Ness Technologies (NASDAQ: NSTC), a global provider of IT services and solutions [based in Israel, provides outsourcing, system integration and application development, software and consulting, and quality assurance and training in Israel, North America, Europe, and Asia].
Quarterly revenues were up 29% year over year, while 2007 revenues were a record $562.3 million, up 19%. GAAP net income was $10.1 million [for 2007], and diluted net earnings per share were 26 cents. Backlog as of December 31, 2007 was a record $734 million, up 21% [over] December 31, 2006.

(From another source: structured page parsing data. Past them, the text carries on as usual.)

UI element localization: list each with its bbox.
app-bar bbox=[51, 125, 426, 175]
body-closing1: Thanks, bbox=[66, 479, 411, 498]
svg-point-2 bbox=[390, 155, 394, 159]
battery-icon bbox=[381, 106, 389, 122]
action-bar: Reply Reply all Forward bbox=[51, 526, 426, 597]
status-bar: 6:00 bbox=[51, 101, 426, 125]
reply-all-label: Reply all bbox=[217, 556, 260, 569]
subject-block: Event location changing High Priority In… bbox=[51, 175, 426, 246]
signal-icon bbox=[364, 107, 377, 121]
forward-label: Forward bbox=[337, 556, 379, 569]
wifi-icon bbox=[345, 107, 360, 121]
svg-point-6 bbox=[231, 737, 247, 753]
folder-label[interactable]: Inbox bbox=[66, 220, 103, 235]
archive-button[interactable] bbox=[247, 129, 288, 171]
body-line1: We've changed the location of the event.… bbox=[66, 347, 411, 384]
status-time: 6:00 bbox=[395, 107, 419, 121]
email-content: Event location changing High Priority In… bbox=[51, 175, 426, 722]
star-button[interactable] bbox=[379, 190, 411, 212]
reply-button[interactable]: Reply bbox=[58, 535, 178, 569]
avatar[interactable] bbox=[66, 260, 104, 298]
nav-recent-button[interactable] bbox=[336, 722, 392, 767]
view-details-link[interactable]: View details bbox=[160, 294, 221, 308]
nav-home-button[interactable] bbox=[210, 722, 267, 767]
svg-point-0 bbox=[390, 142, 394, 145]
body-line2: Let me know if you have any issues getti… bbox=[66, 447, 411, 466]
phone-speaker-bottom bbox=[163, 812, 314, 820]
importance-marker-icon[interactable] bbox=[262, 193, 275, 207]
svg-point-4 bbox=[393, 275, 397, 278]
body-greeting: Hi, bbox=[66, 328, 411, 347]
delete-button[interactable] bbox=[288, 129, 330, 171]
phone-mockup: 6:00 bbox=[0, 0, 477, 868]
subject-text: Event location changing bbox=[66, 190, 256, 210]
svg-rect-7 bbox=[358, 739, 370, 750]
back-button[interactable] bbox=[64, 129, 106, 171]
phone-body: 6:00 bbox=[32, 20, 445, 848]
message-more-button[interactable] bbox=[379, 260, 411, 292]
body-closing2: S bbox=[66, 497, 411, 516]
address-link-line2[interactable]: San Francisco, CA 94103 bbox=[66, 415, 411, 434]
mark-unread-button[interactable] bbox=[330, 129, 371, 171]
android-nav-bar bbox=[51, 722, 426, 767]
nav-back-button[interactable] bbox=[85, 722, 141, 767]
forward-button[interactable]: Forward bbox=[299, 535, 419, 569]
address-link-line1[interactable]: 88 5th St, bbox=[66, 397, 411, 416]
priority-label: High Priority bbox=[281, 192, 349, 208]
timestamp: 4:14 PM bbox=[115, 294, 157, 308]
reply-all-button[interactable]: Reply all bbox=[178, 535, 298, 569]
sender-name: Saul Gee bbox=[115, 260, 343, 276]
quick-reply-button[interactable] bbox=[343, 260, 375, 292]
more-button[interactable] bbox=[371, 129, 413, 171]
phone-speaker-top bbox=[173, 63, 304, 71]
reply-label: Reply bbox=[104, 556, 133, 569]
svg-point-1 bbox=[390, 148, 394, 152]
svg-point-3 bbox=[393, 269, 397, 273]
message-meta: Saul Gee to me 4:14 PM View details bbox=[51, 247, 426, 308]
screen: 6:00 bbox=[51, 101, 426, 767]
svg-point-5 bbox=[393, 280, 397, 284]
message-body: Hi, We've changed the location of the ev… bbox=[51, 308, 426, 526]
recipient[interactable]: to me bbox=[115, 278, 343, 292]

NSTC also issued [future earnings] guidance. For the full year 2008, Ness expects to generate revenues of $635 million to $655 million and diluted net earnings of $1.00 to $1.05 per share.

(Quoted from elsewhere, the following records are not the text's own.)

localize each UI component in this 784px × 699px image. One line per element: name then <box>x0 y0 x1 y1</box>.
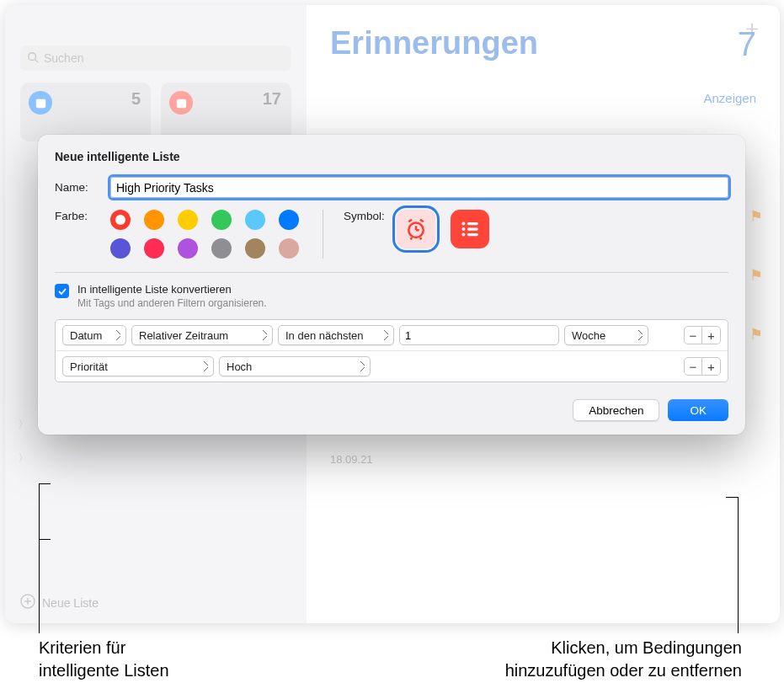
color-label: Farbe: <box>55 210 99 222</box>
name-label: Name: <box>55 181 99 194</box>
new-list-label: Neue Liste <box>42 596 99 610</box>
field-popup[interactable]: Priorität <box>62 356 214 376</box>
item-date: 18.09.21 <box>330 453 373 466</box>
color-swatch[interactable] <box>245 238 265 259</box>
color-swatch[interactable] <box>279 210 299 230</box>
svg-rect-18 <box>467 233 478 236</box>
new-smart-list-dialog: Neue intelligente Liste Name: Farbe: Sym… <box>38 135 745 435</box>
add-row-button[interactable]: + <box>702 357 721 376</box>
svg-rect-17 <box>467 227 478 230</box>
criteria-row: Datum Relativer Zeitraum In den nächsten… <box>56 320 728 350</box>
value-popup[interactable]: Hoch <box>219 356 371 376</box>
color-swatch[interactable] <box>110 210 131 230</box>
criteria-box: Datum Relativer Zeitraum In den nächsten… <box>55 319 728 382</box>
color-swatch[interactable] <box>178 210 198 230</box>
show-button[interactable]: Anzeigen <box>703 91 756 105</box>
range-popup[interactable]: In den nächsten <box>278 325 394 345</box>
remove-row-button[interactable]: − <box>684 326 702 344</box>
symbol-clock-icon[interactable] <box>397 210 435 248</box>
color-swatch[interactable] <box>178 238 198 259</box>
svg-point-15 <box>461 233 465 237</box>
flag-icon: ⚑ <box>749 325 763 344</box>
dialog-title: Neue intelligente Liste <box>55 150 728 163</box>
search-placeholder: Suchen <box>44 51 83 65</box>
operator-popup[interactable]: Relativer Zeitraum <box>131 325 273 345</box>
disclosure-icon[interactable]: 〉 <box>19 451 28 464</box>
divider <box>55 272 728 273</box>
disclosure-icon[interactable]: 〉 <box>19 418 28 430</box>
plus-circle-icon <box>20 594 35 611</box>
svg-point-0 <box>29 52 36 60</box>
svg-point-14 <box>461 227 465 231</box>
callout-line <box>39 483 40 633</box>
callout-right: Klicken, um Bedingungen hinzuzufügen ode… <box>505 637 742 682</box>
callout-line <box>726 497 738 498</box>
svg-rect-16 <box>467 222 478 225</box>
today-card[interactable]: 5 <box>20 83 151 141</box>
color-swatch[interactable] <box>245 210 265 230</box>
field-popup[interactable]: Datum <box>62 325 126 345</box>
list-count: 7 <box>738 25 756 63</box>
flag-column: ⚑ ⚑ ⚑ <box>749 207 763 344</box>
divider <box>323 210 323 259</box>
callout-text: Klicken, um Bedingungen <box>505 637 742 659</box>
convert-label: In intelligente Liste konvertieren <box>77 283 267 296</box>
callout-line <box>39 483 51 484</box>
color-swatch[interactable] <box>144 238 164 259</box>
scheduled-card[interactable]: 17 <box>161 83 291 141</box>
svg-line-1 <box>35 59 39 62</box>
add-row-button[interactable]: + <box>702 326 721 344</box>
list-title: Erinnerungen <box>330 25 756 61</box>
callout-line <box>39 539 51 540</box>
symbol-label: Symbol: <box>344 210 385 222</box>
remove-row-button[interactable]: − <box>684 357 702 376</box>
callout-text: intelligente Listen <box>39 659 169 682</box>
scheduled-count: 17 <box>263 89 281 109</box>
number-input[interactable] <box>399 325 559 345</box>
flag-icon: ⚑ <box>749 207 763 226</box>
color-swatch[interactable] <box>144 210 164 230</box>
color-swatch[interactable] <box>211 210 232 230</box>
today-count: 5 <box>131 89 141 109</box>
search-field[interactable]: Suchen <box>20 45 291 71</box>
calendar-red-icon <box>169 91 193 115</box>
callout-line <box>738 497 739 633</box>
svg-rect-3 <box>35 99 45 101</box>
name-input[interactable] <box>110 177 728 198</box>
color-swatch[interactable] <box>279 238 299 259</box>
cancel-button[interactable]: Abbrechen <box>573 399 659 421</box>
ok-button[interactable]: OK <box>668 399 728 421</box>
new-list-button[interactable]: Neue Liste <box>20 594 99 611</box>
convert-sublabel: Mit Tags und anderen Filtern organisiere… <box>77 297 267 309</box>
criteria-row: Priorität Hoch − + <box>56 350 728 382</box>
callout-left: Kriterien für intelligente Listen <box>39 637 169 682</box>
svg-rect-4 <box>176 99 185 107</box>
symbol-list-icon[interactable] <box>451 210 489 248</box>
calendar-icon <box>29 91 52 115</box>
color-swatch[interactable] <box>110 238 131 259</box>
flag-icon: ⚑ <box>749 266 763 285</box>
svg-line-11 <box>411 237 412 240</box>
svg-point-13 <box>461 222 465 226</box>
convert-checkbox[interactable] <box>55 284 69 298</box>
color-swatch[interactable] <box>211 238 232 259</box>
svg-line-12 <box>420 237 421 240</box>
callout-text: Kriterien für <box>39 637 169 659</box>
color-grid <box>110 210 302 259</box>
unit-popup[interactable]: Woche <box>564 325 648 345</box>
callout-text: hinzuzufügen oder zu entfernen <box>505 659 742 682</box>
search-icon <box>27 51 39 66</box>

Overall, this was a great quarter for the company. They beat non-GAAP earnings estimates by a penny a share and increased their backlog. More importantly the company’s 2008 guidance indicates they do not see a slowdown in their business.
Fundamentally, this stock is cheap. Even after we take into account future share dilution, the stock still looks cheap. One area of concern is that revenue growth is slowing, but for the time being, it is not a major concern. Currently, the stock trades [slightly below $10], just nine times forward EPS. Look for this stock to climb higher this year as the market recovers. We maintain our target price of $16.50 based on a forward PE of 14x [projected 2009 earnings of $1.18 a share].
Dawson Geophysical (NASDAQ: DWSN), based in Midland, Texas, provides [two-dimensional and three-dimensional seismic data for oil and gas companies].
Revenues for the first quarter [of fiscal 2008] ending December 31, 2007 were $77.6 million, an increase of 45% over the same quarter in fiscal 2007. Net income for the quarter was $7.7 million (or $1.01 per share), compared with $5.4 million (72 cents a share) in the same quarter of fiscal 2007—an increase of 42%. The company had no new outlook for the year.
The revenue growth was impressive, but the company missed on earnings. Growth prospects remain strong and we like the space in which Dawson operates. Dawson currently trades [below $55], which is only 12x the current earnings estimate of $4.47 per share. Any US slowdown should not affect Dawson’s business, and as a result companies like Dawson deserve premiums. Our target price of $95.00 results in a forward P/E of 20x [projected earnings of $4.65 in the fiscal year ending September 2009.]